Matthias Fekl : « L’avenir de la gauche n’est pas dans le social-libéralisme ou le blairisme »

Dans Le Monde du 16 mars 2017,ce texte du nouveau Ministre de l'intérieur est d'une grande limpidité.Le "progressisme" de Macron a de nombreux points communs avec celui de Madelin et de Parisot.

 

 

Secrétaire d’Etat chargé du commerce extérieur, de la promotion du tourisme et des Français de l’étranger, Matthias Fekl estime que Benoît Hamon peut se qualifier pour le second tour de l’élection présidentielle mais qu’Emmanuel Macron mène la gauche dans une impasse.

Manuel Valls a appelé l’aile droite du PS à se rassembler dans une « maison des progressistes » et n’apportera pas son parrainage à Benoît Hamon. Le comprenez-vous ?

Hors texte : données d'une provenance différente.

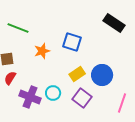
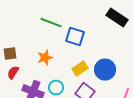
green line: (18, 28) -> (51, 23), moved
orange star: (42, 51) -> (45, 58), moved

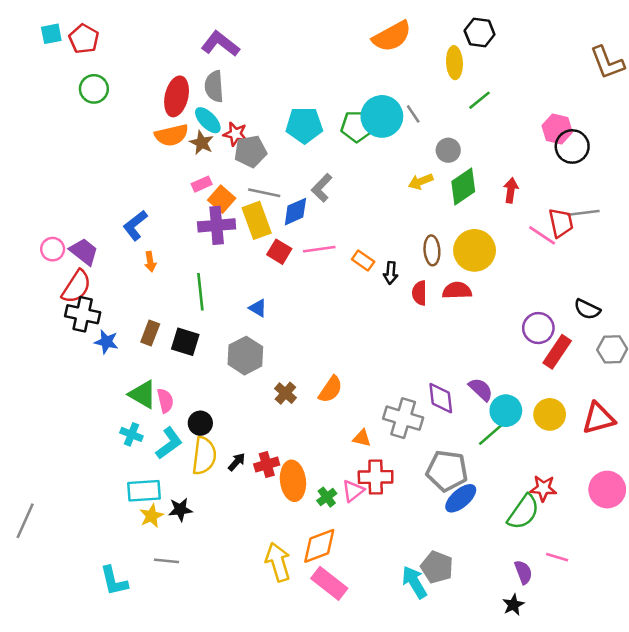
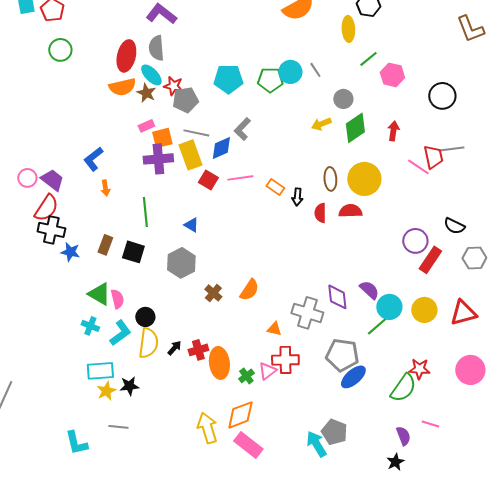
cyan circle: (382, 116) -> (290, 72), size x0.7
pink hexagon: (557, 129) -> (392, 75), moved
orange square: (222, 199) -> (162, 138), turned 35

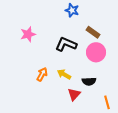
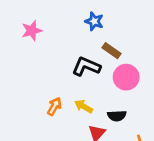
brown rectangle: (93, 32) -> (111, 51), moved
pink star: (28, 34) -> (32, 31), moved

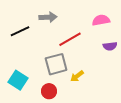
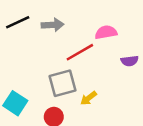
pink semicircle: (101, 20) -> (106, 32), moved
black line: (20, 31) -> (18, 22), moved

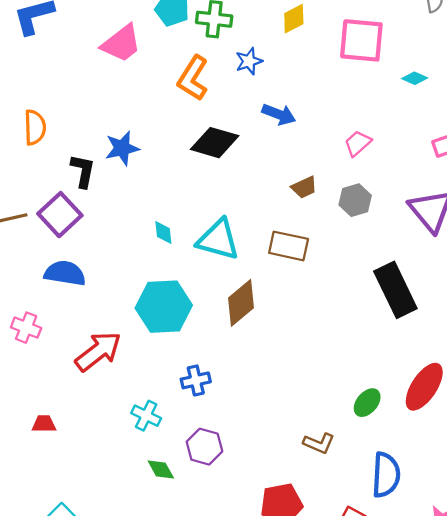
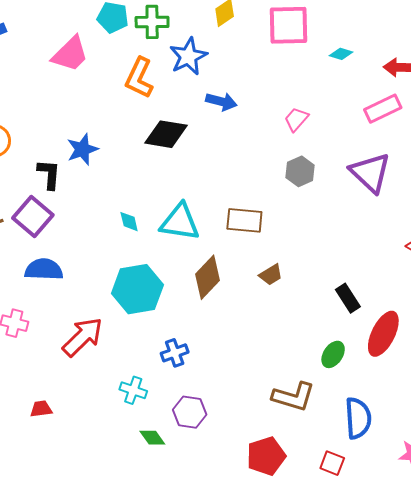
blue star: (249, 61) -> (188, 56), size x1.5
brown trapezoid: (304, 187) -> (271, 275), moved
black rectangle: (395, 290) -> (348, 298), moved, size x0.6
brown L-shape: (319, 443) -> (294, 397), size x1.5

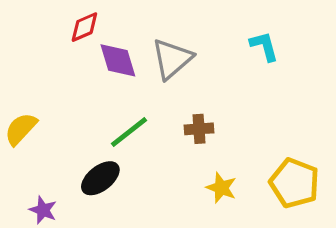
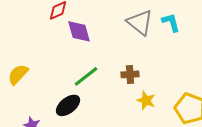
gray triangle: (172, 59) -> (140, 22), moved, turned -40
yellow star: (221, 188) -> (146, 100), moved

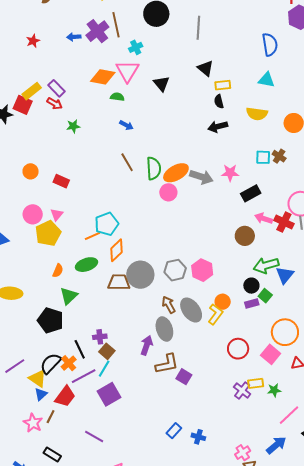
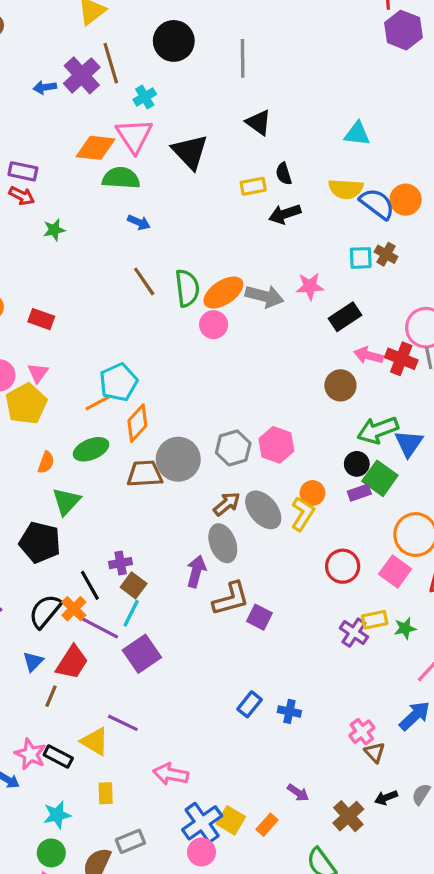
blue semicircle: (270, 45) -> (377, 204), moved, turned -40
black triangle: (161, 84) -> (190, 152), size x1.4
yellow rectangle: (223, 85) -> (253, 186), moved
purple rectangle: (56, 88) -> (23, 171), turned -30
green semicircle: (117, 97) -> (121, 178), size x1.6
green square: (265, 296) -> (380, 478), size x1.5
brown arrow: (169, 305) -> (227, 504), turned 84
purple line: (84, 376) -> (99, 628), turned 60
yellow triangle: (38, 378) -> (95, 741), moved
pink star: (33, 423) -> (30, 754), moved

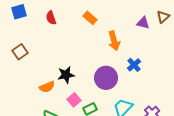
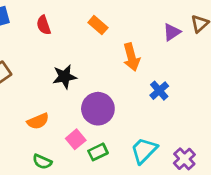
purple triangle: (143, 23) -> (172, 32), turned -48
black star: (66, 75) -> (65, 77), moved
purple circle: (106, 78) -> (98, 109), moved

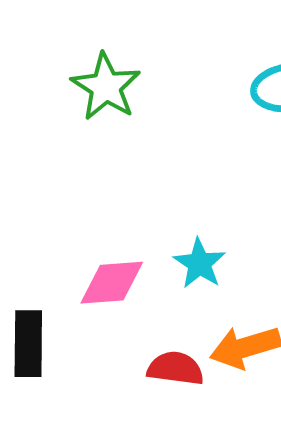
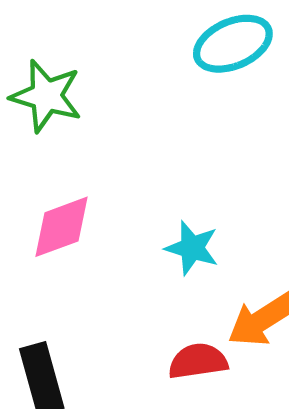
pink diamond: (112, 283) -> (61, 227), moved

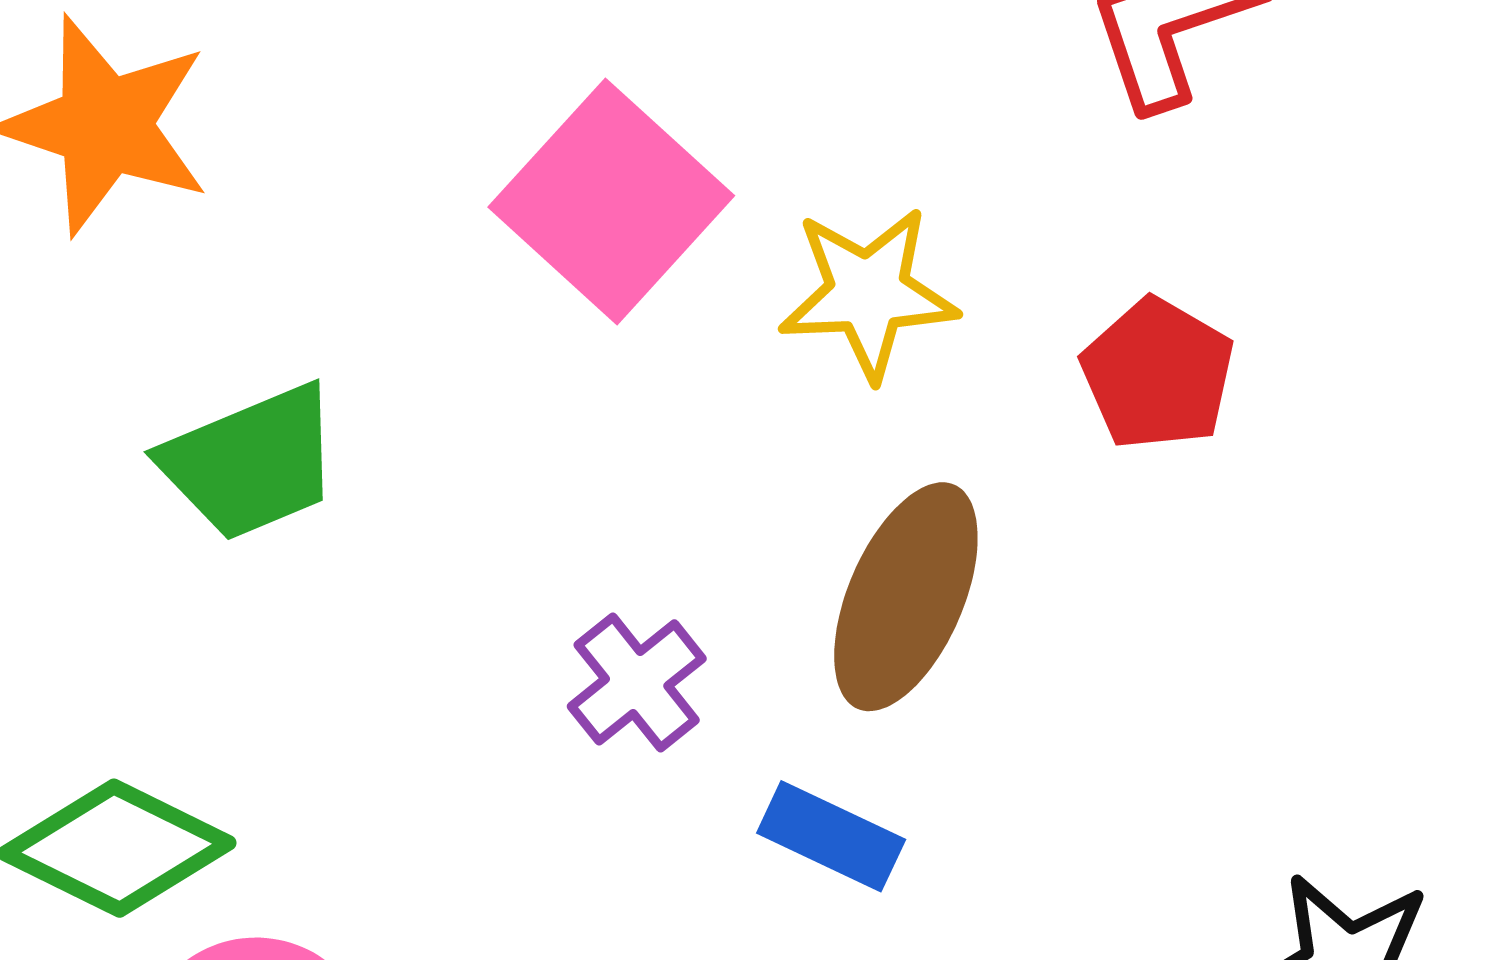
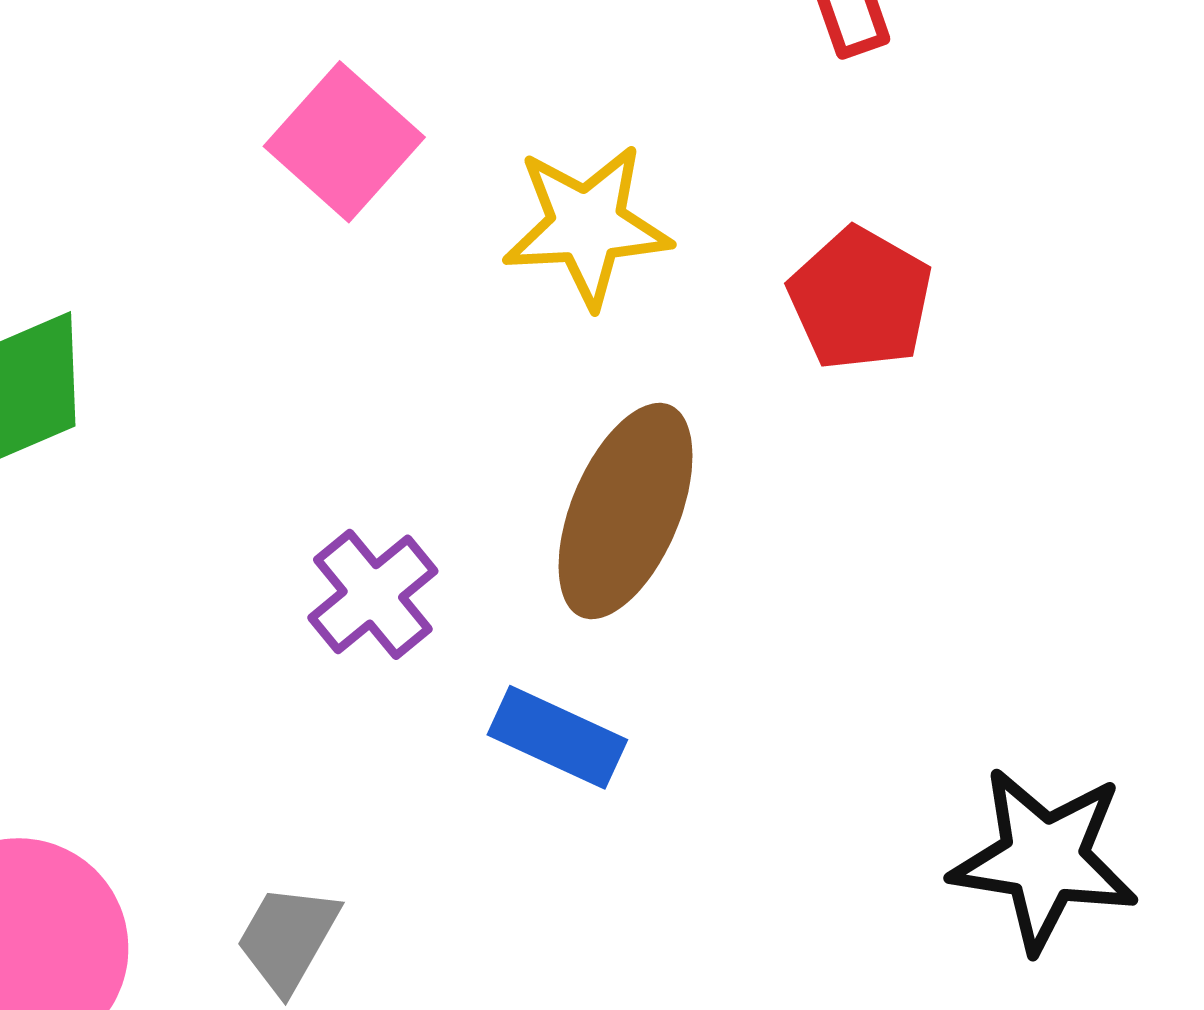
pink square: (611, 201) -> (344, 142), size x0.7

Dans cette campagne, je comprends qu’il y ait du désarroi parce que les repères sont difficiles à établir. Mais en tant que social-démocrate, je ne partage pas l’analyse selon laquelle nous ne pourrions pas nous retrouver dans le projet de Benoît Hamon. L’avenir de la gauche n’est pas dans le social-libéralisme ou le blairisme. Tous les pays qui ont tenté cette expérience en reviennent, en Grande-Bretagne, en Allemagne ou au sein de la gauche américaine.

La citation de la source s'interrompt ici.